Agora que o Basil não existe mais, nesta semana estou hospedado no Cadogan Hotel, um pouco adiante na Sloane Street. O antigo porteiro do Basil se transferiu para lá, e por isso sou recebido como um velho amigo. O Cadogan tem uma história movimentada. Era aqui que o rei Eduardo 7º, quando ainda príncipe de Gales, costumava visitar sua amante, Lillie Langtry. Em visita a um dos colégios da Universidade de Cambridge, recentemente, dormi no quarto que o príncipe Charles, o atual príncipe de Gales, usa quando volta à sua velha escola.

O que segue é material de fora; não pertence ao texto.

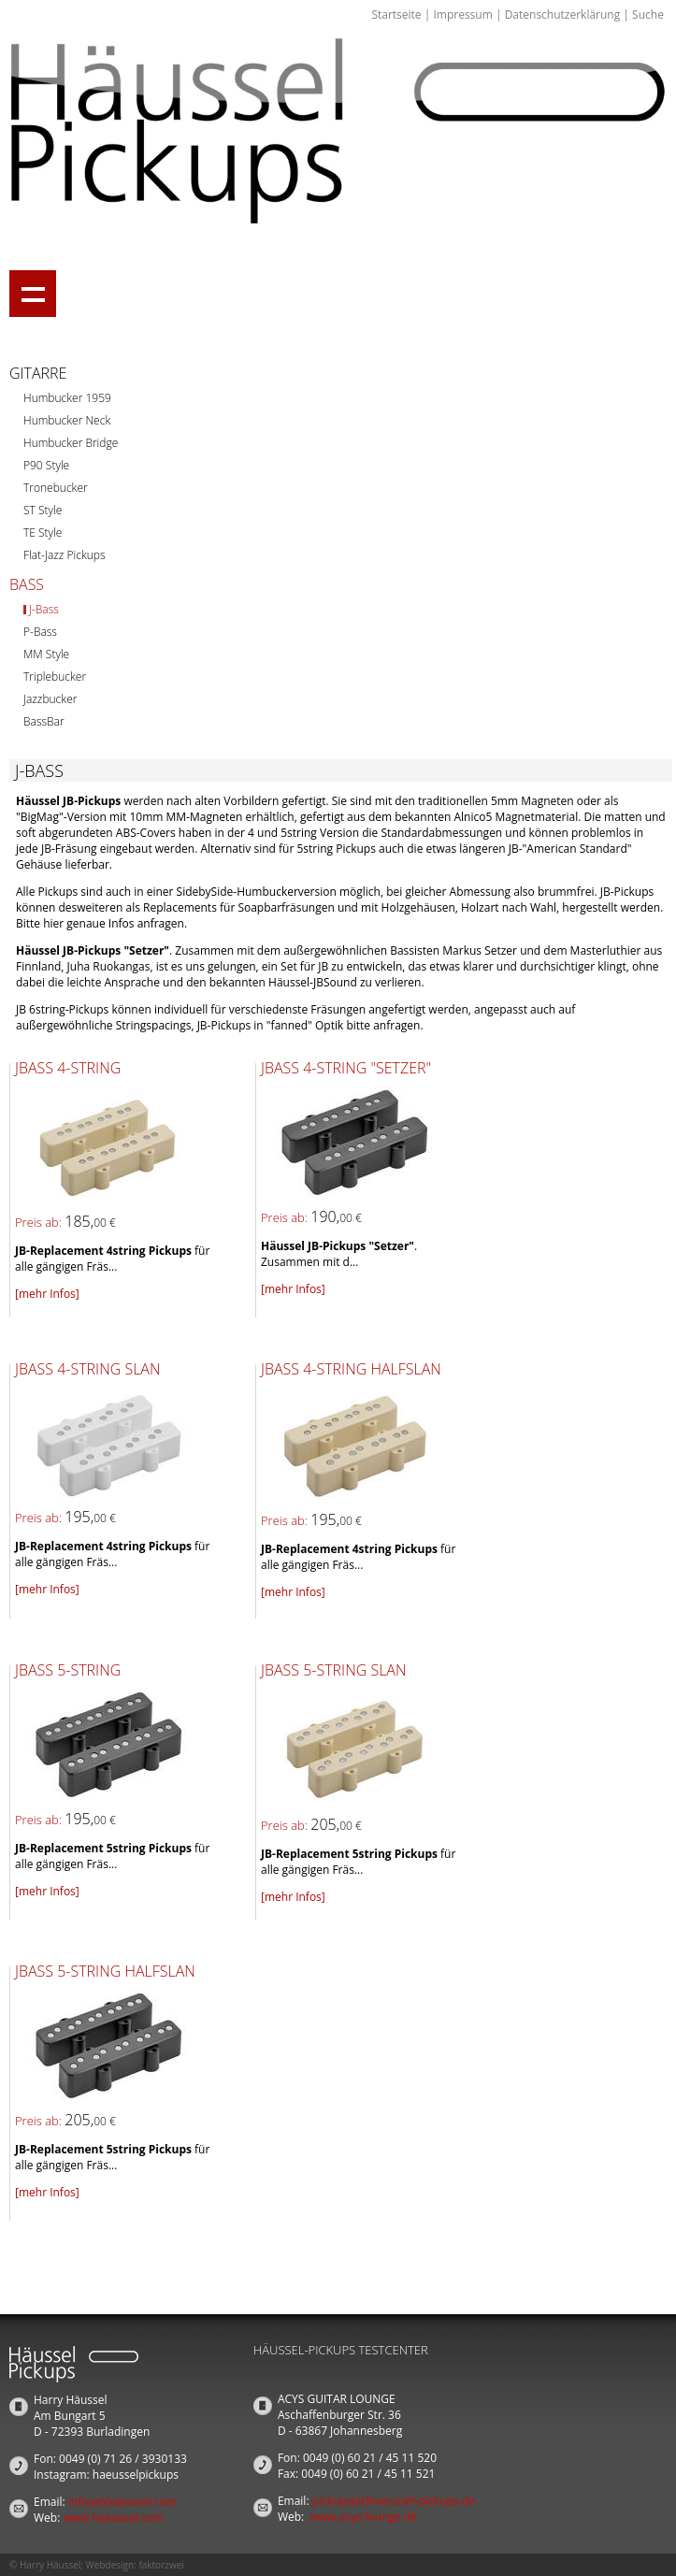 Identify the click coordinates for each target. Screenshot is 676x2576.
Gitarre (37, 373)
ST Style (42, 510)
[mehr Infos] (47, 1294)
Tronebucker (55, 488)
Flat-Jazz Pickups (64, 555)
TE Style (42, 532)
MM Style (46, 654)
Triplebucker (54, 676)
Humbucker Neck (66, 420)
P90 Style (46, 465)
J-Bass (44, 609)
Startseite (396, 14)
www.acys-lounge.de (363, 2517)
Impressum (462, 14)
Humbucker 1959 (67, 398)
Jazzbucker (50, 699)
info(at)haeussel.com (122, 2502)
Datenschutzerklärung (563, 14)
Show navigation (32, 293)
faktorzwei (160, 2564)
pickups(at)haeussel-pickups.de (393, 2501)
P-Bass (40, 632)
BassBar (44, 721)
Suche (648, 14)
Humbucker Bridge (70, 443)
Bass (26, 584)
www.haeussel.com (113, 2518)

Não me ocorreu o pensamento de que estava saindo da cama usada pelo bisavô e sua amante para a cama freqüentada pelo bisneto e sua amante.
Mas, quando apanhei um táxi na King's Cross Station e pedi que o motorista me levasse ao Cadogan Hotel, ele me disse: "O senhor sabe o que aconteceu lá?". Eu respondi que sabia, claro: era lá que o rei Eduardo 7º se encontrava com a sra. Langtry. "Oh, não", ele disse. "Foi lá que Oscar Wilde foi preso".
O motorista estava certo. Assim, se acrescentarmos o famoso amante de Wilde, lorde Alfred Douglas, as camas famosas em que já dormi estão começando a parecer lotadas.


KENNETH MAXWELL escreve às quintas-feiras nesta coluna.